How to work with Dates in Excel?
Dates and times are two of the most common data types people work within Excel, but they are also possibly the most frustrating to work with, especially if you are new to Excel and still learning. Here is the definitive guide to working with dates in Excel:
TODAY & NOW
The TODAY function always returns the current date’s serial number. The TODAY function is just entered as: =TODAY().
There’s also Excel shortcut that would make the today’s date appear in the cell. “Ctrl +;” would do that trick for you.
A similar function called NOW always returns the current date and time’s serial number. The NOW function is just entered as =NOW().
Excel shortcut that would make current time appear in the cell is “Ctrl +:”.
NETWORKDAYS returns the number of working days between dates.
WEEKDAY & WEEKNUM
WEEKDAY returns a number from 1 to 7 identifying the day of the week of a date.
WEEKNUM returns the week number in the year.
EDATE returns a date that is a specific number of months before or after a supplied start date.
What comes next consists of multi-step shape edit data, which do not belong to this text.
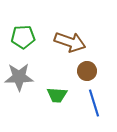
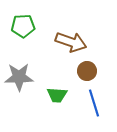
green pentagon: moved 11 px up
brown arrow: moved 1 px right
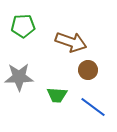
brown circle: moved 1 px right, 1 px up
blue line: moved 1 px left, 4 px down; rotated 36 degrees counterclockwise
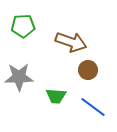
green trapezoid: moved 1 px left, 1 px down
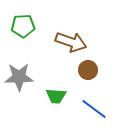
blue line: moved 1 px right, 2 px down
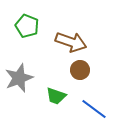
green pentagon: moved 4 px right; rotated 25 degrees clockwise
brown circle: moved 8 px left
gray star: moved 1 px down; rotated 20 degrees counterclockwise
green trapezoid: rotated 15 degrees clockwise
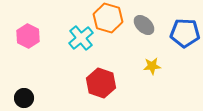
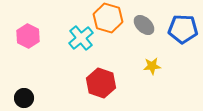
blue pentagon: moved 2 px left, 4 px up
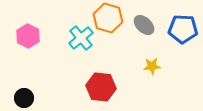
red hexagon: moved 4 px down; rotated 12 degrees counterclockwise
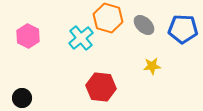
black circle: moved 2 px left
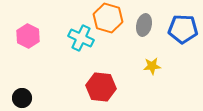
gray ellipse: rotated 60 degrees clockwise
cyan cross: rotated 25 degrees counterclockwise
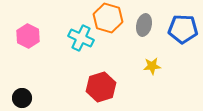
red hexagon: rotated 24 degrees counterclockwise
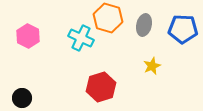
yellow star: rotated 18 degrees counterclockwise
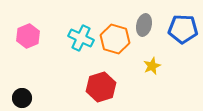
orange hexagon: moved 7 px right, 21 px down
pink hexagon: rotated 10 degrees clockwise
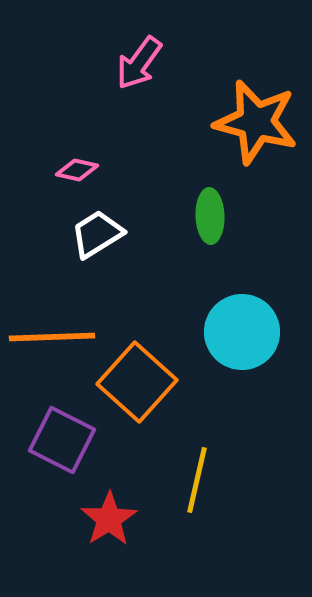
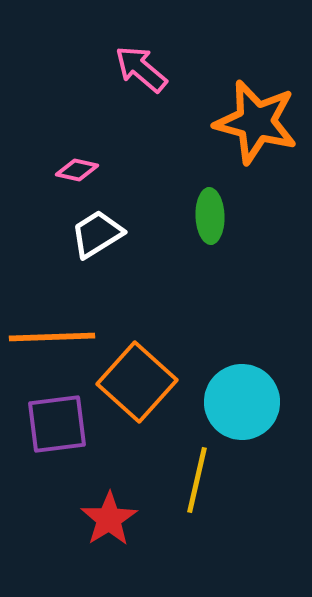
pink arrow: moved 2 px right, 6 px down; rotated 94 degrees clockwise
cyan circle: moved 70 px down
purple square: moved 5 px left, 16 px up; rotated 34 degrees counterclockwise
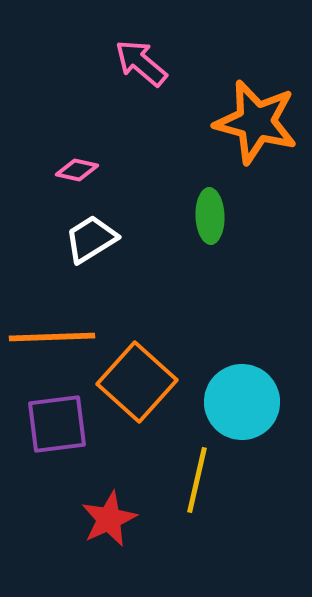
pink arrow: moved 6 px up
white trapezoid: moved 6 px left, 5 px down
red star: rotated 8 degrees clockwise
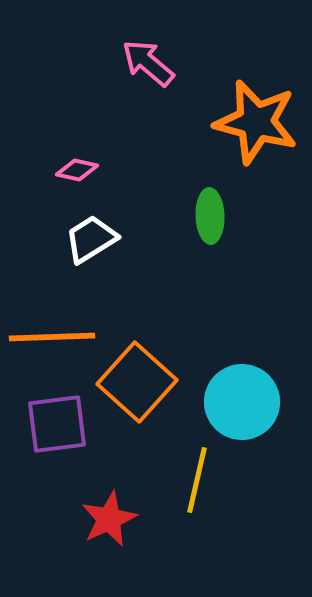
pink arrow: moved 7 px right
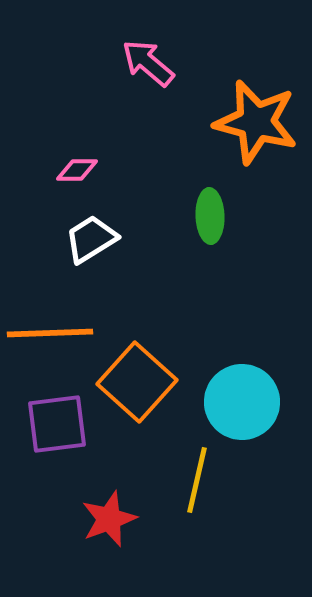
pink diamond: rotated 12 degrees counterclockwise
orange line: moved 2 px left, 4 px up
red star: rotated 4 degrees clockwise
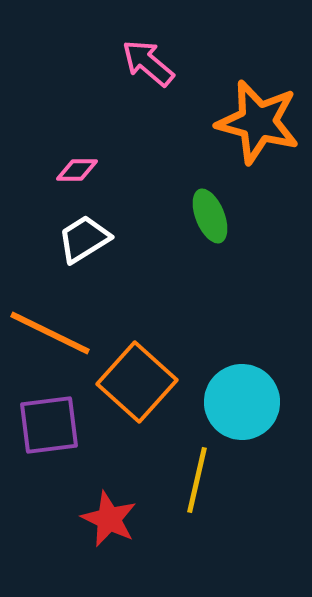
orange star: moved 2 px right
green ellipse: rotated 20 degrees counterclockwise
white trapezoid: moved 7 px left
orange line: rotated 28 degrees clockwise
purple square: moved 8 px left, 1 px down
red star: rotated 26 degrees counterclockwise
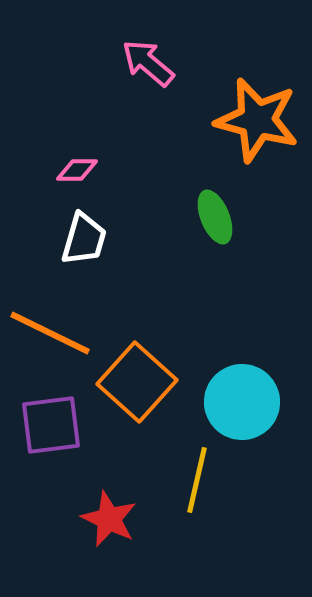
orange star: moved 1 px left, 2 px up
green ellipse: moved 5 px right, 1 px down
white trapezoid: rotated 138 degrees clockwise
purple square: moved 2 px right
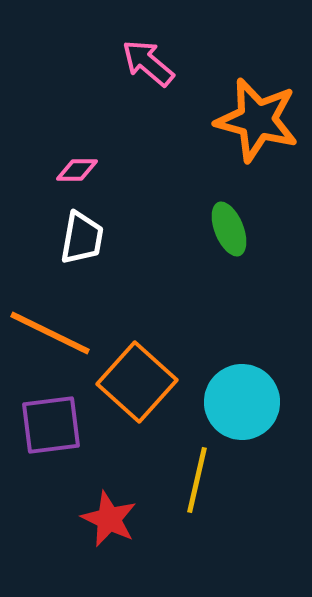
green ellipse: moved 14 px right, 12 px down
white trapezoid: moved 2 px left, 1 px up; rotated 6 degrees counterclockwise
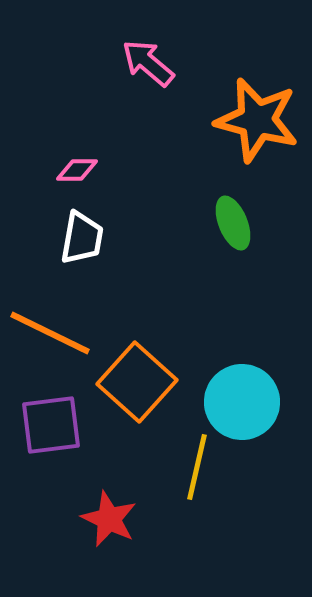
green ellipse: moved 4 px right, 6 px up
yellow line: moved 13 px up
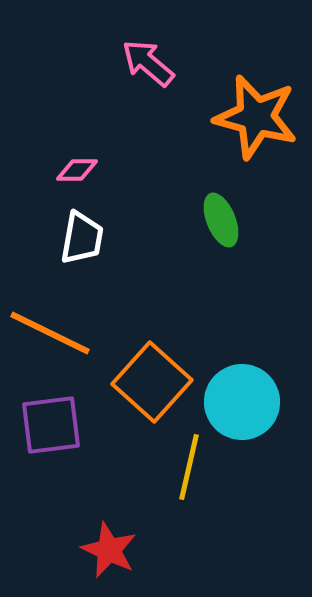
orange star: moved 1 px left, 3 px up
green ellipse: moved 12 px left, 3 px up
orange square: moved 15 px right
yellow line: moved 8 px left
red star: moved 31 px down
DATEDIF calculates the number of days, months or years between two dates. Excel doesn’t show this formula in the list, so you have to type the whole function and use parenthesis to make the formula work. The screenshots below will give you an idea of how the function works.
Operation with dates in Excel
You can also do operations with dates, for example, subtract as shown in the example below.
There’s so much you can do working with dates in Excel, it’s an infinite topic. But the tips and tricks covered in this blog would help you with the most frequent tasks with dates in Excel. Enjoy!